> Data
────────

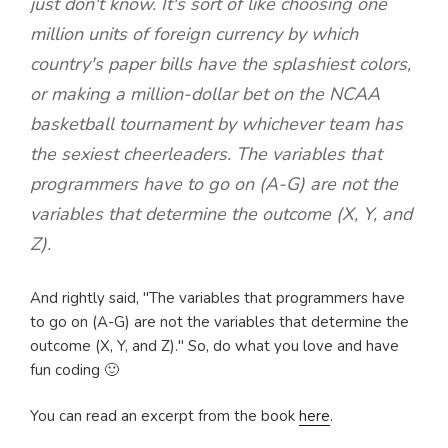
just don't know. It's sort of like choosing one
million units of foreign currency by which
country's paper bills have the splashiest colors,
or making a million-dollar bet on the NCAA
basketball tournament by whichever team has
the sexiest cheerleaders. The variables that
programmers have to go on (A-G) are not the
variables that determine the outcome (X, Y, and
Z).
And rightly said, "The variables that programmers have
to go on (A-G) are not the variables that determine the
outcome (X, Y, and Z)." So, do what you love and have
fun coding 🙂
You can read an excerpt from the book
here
.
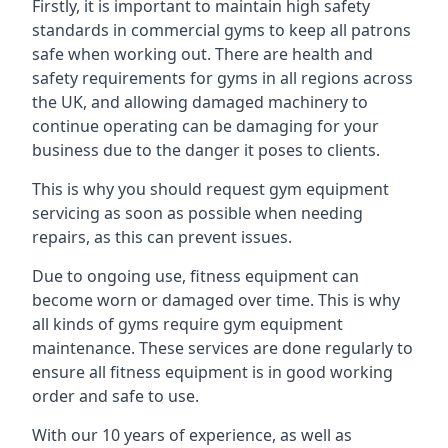
Firstly, it is important to maintain high safety
standards in commercial gyms to keep all patrons
safe when working out. There are health and
safety requirements for gyms in all regions across
the UK, and allowing damaged machinery to
continue operating can be damaging for your
business due to the danger it poses to clients.
This is why you should request gym equipment
servicing as soon as possible when needing
repairs, as this can prevent issues.
Due to ongoing use, fitness equipment can
become worn or damaged over time. This is why
all kinds of gyms require gym equipment
maintenance. These services are done regularly to
ensure all fitness equipment is in good working
order and safe to use.
With our 10 years of experience, as well as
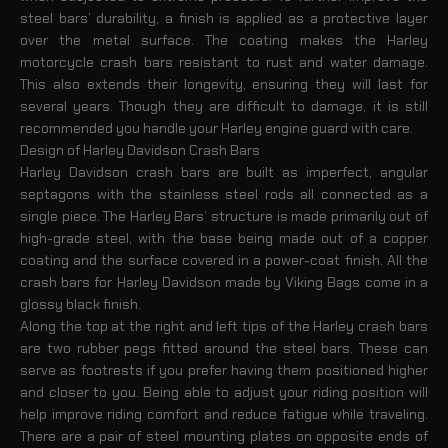
steel bars’ durability, a finish is applied as a protective layer
over the metal surface. The coating makes the Harley
motorcycle crash bars resistant to rust and water damage.
This also extends their longevity, ensuring they will last for
several years. Though they are difficult to damage, it is still
recommended you handle your Harley engine guard with care.
Design of Harley Davidson Crash Bars
Harley Davidson crash bars are built as imperfect, angular
septagons with the stainless steel rods all connected as a
single piece. The Harley Bars’ structure is made primarily out of
high-grade steel, with the base being made out of a copper
coating and the surface covered in a power-coat finish. All the
crash bars for Harley Davidson made by Viking Bags come in a
glossy black finish.
Along the top at the right and left tips of the Harley crash bars
are two rubber pegs fitted around the steel bars. These can
serve as footrests if you prefer having them positioned higher
and closer to you. Being able to adjust your riding position will
help improve riding comfort and reduce fatigue while traveling.
There are a pair of steel mounting plates on opposite ends of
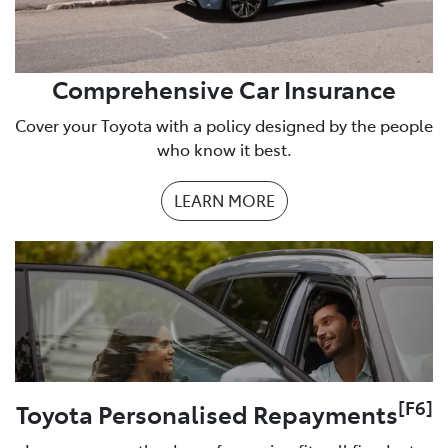
Comprehensive Car Insurance
Cover your Toyota with a policy designed by the people
who know it best.
LEARN MORE
[F6]
Toyota Personalised Repayments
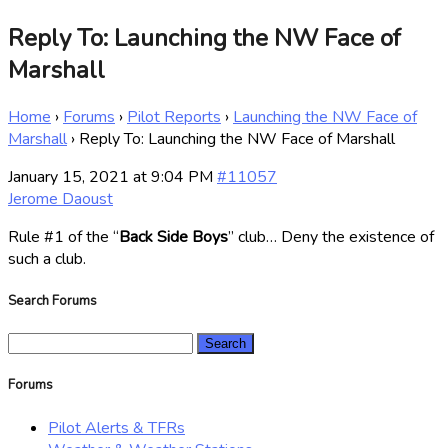
Reply To: Launching the NW Face of
Marshall
Home
›
Forums
›
Pilot Reports
›
Launching the NW Face of
Marshall
›
Reply To: Launching the NW Face of Marshall
January 15, 2021 at 9:04 PM
#11057
Jerome Daoust
Rule #1 of the “
Back Side Boys
” club… Deny the existence of
such a club.
Search Forums
Search
for:
Forums
Pilot Alerts & TFRs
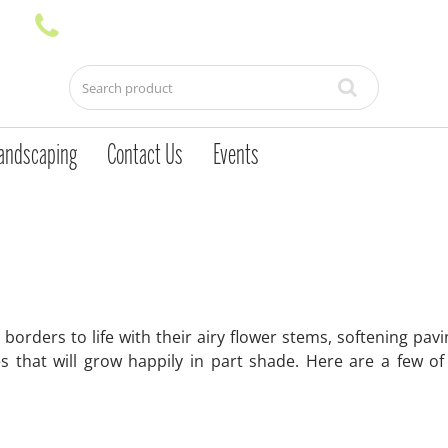
andscaping
Contact Us
Events
orders to life with their airy flower stems, softening pav
 that will grow happily in part shade. Here are a few of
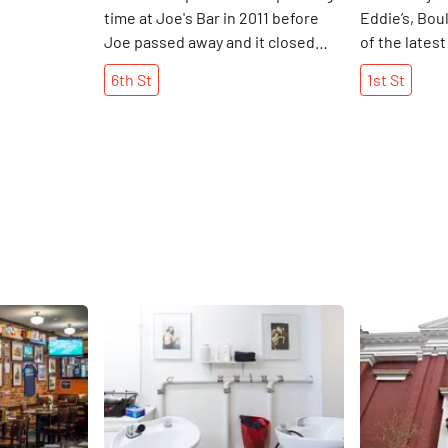
time at Joe's Bar in 2011 before
Eddie’s, Bou
Joe passed away and it closed
of the latest
down. Continuously operated for
scene in the
6th
St
1st
St
over one hundred years, Joe's
of the young
even had a bowling alley down
Manhattan S
stairs in the early 1900's. Now,
a place to ho
renamed to Josies, the bar is
hours busin
owned by the guy who also runs
decided to k
Sophie's. This was his favorite
back to 1st 
place to hang out years ago, and
pleased to fi
he has every intention of keeping
specialty co
the bar's "small town" feeling
(including a 
exactly the same. "The theme of
Mexican Revo
Share
Share
this bar will be just that - a bar
several wine
where people can play pool and
not originall
listen to the juke box, " the
the food men
contractor of Josies told us.
held their m
Hopefully, the bar still remains as
waiter came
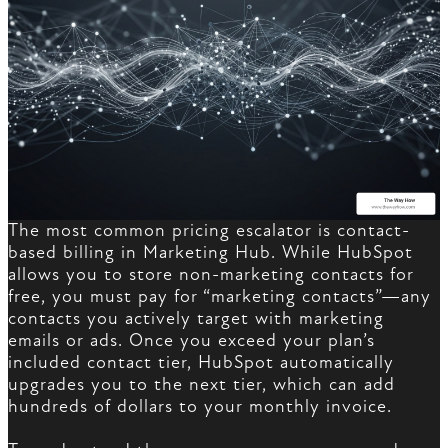
The most common pricing escalator is contact-
based billing in Marketing Hub. While HubSpot
allows you to store non-marketing contacts for
free, you must pay for “marketing contacts”—any
contacts you actively target with marketing
emails or ads. Once you exceed your plan’s
included contact tier, HubSpot automatically
upgrades you to the next tier, which can add
hundreds of dollars to your monthly invoice.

────────

> Task details
Give the lines exactly, from the first line of the entries to the line with "become worn or damaged over time. This is why", both ends included. Skip the pictures.

> Solution
just don't know. It's sort of like choosing one
million units of foreign currency by which
country's paper bills have the splashiest colors,
or making a million-dollar bet on the NCAA
basketball tournament by whichever team has
the sexiest cheerleaders. The variables that
programmers have to go on (A-G) are not the
variables that determine the outcome (X, Y, and
Z).
And rightly said, "The variables that programmers have
to go on (A-G) are not the variables that determine the
outcome (X, Y, and Z)." So, do what you love and have
fun coding 🙂
You can read an excerpt from the book
here
.
Firstly, it is important to maintain high safety
standards in commercial gyms to keep all patrons
safe when working out. There are health and
safety requirements for gyms in all regions across
the UK, and allowing damaged machinery to
continue operating can be damaging for your
business due to the danger it poses to clients.
This is why you should request gym equipment
servicing as soon as possible when needing
repairs, as this can prevent issues.
Due to ongoing use, fitness equipment can
become worn or damaged over time. This is why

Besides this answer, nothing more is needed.